Hardy was supposed to go on trial – again – on misdemeanor domestic violence charges Monday. Instead, the case was dismissed when the prosecution could not secure the cooperation of ( or for that matter, even locate) Nicole Holder, Hardy’s former girlfriend and the woman who originally accused him.
District attorney Andrew Murray said in court that his office believed Holder and Hardy had reached a financial settlement. In a news release, the DA’s office stated even more strongly: “The victim appears to have intentionally made herself unavailable to the State. The DA’s Office has also been made aware that the victim has reached a civil settlement with Mr. Hardy.”
And, the DA’s office said, “Without her testimony, in this particular instance, the State could not proceed.”
This doesn’t mean for sure Hardy is off the hook with the NFL, but I think it’s likely he will not be suspended. Roger Goodell could suspend Hardy for conduct detrimental to the league without a conviction, I suppose. But legally Hardy’s record is now clear – so that sort of suspension would undoubtedly be appealed and I doubt it would stick.
So Hardy can go back to his job and his admittedly entertaining schtick. Why not then have Hardy apologize to Jerry Richardson and his teammates, fall on whatever type of sword a mythological Kraken carries and then simply come back to Carolina at a reasonable price?
Because I don’t think he can be trusted, and ultimately I don’t think the price will be that reasonable.
I know many of you disagree. I have heard from a number of Panthers fans: “Give Hardy another chance. Remember, Steve Smith stayed on the team despite punching teammates. This is football, not a church choir.”
I understand the logic. But even with Hardy a free man, I just don’t think it is in the Panthers’ best interest to sign Hardy again.
Look at how last year turned out. The Panthers paid Hardy $13.1 million, effectively hijacking their salary cap, and he played in one game. Not because of an injury he couldn’t help, but because of an off-field issue.
And it’s not like that was the first time. Remember Hardy’s motorcycle accident?
Also, if this were going to be settled out of court with Holder receiving money in a civil settlement, I am sure every Panthers fan is asking why it wasn’t settled before the 2014 season began rather than after it concluded.
The Panthers’ defense did OK without Hardy, finishing No. 10 in total defense last season. The Panthers have some young defensive ends that, while not at Hardy’s level, don’t represent an incredible dropoff. Carolina would be better served spending the big money Hardy would cost it on some combination of a left tackle, a wide receiver and a big-time defensive back.
Now don’t get me wrong.

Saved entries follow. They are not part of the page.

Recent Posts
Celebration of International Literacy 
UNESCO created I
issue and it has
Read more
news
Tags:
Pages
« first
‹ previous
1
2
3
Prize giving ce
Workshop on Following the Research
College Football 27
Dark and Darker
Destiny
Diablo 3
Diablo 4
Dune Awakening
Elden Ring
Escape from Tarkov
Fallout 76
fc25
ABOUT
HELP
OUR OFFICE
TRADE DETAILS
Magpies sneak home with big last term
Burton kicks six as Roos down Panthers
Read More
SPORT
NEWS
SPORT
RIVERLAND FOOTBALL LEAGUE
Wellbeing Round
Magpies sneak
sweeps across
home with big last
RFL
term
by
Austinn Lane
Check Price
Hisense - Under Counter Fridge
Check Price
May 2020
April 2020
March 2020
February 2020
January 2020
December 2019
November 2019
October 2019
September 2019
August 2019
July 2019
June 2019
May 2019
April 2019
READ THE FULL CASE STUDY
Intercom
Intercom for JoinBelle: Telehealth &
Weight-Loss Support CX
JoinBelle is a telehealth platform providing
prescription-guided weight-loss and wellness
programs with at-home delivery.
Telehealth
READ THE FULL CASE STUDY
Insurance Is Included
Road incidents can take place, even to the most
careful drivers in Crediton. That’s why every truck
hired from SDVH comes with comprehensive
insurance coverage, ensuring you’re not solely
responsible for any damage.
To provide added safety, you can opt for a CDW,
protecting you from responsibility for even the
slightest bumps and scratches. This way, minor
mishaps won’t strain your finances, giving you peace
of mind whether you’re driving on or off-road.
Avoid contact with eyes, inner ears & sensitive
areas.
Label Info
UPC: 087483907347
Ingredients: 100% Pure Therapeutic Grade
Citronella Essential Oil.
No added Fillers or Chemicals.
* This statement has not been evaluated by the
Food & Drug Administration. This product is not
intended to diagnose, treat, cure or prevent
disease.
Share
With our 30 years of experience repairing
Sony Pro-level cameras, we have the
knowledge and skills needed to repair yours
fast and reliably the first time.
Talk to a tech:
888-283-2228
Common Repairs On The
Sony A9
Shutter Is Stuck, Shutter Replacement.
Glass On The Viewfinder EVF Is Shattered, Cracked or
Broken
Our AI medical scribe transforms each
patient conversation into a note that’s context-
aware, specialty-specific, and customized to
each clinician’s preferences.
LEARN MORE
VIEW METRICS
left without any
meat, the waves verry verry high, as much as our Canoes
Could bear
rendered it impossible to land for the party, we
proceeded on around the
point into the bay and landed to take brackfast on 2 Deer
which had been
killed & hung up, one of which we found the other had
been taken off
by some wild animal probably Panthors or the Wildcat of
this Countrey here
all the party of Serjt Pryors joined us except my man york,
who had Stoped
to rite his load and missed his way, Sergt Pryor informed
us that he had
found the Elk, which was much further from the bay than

As a team, with No. 76 on the field, it’s undeniable Carolina has been better. Over the past two regular seasons, Carolina has gone 13-4 with Hardy suiting up and 6-8-1 without him.
But it’s not always just about talent.
Somebody is going to take a big risk on Hardy, because NFL teams are desperate for pass rushers in their prime.
The Panthers, though, already know how that can turn out.
After Monday, Hardy is free to go.
And that is exactly what he should do.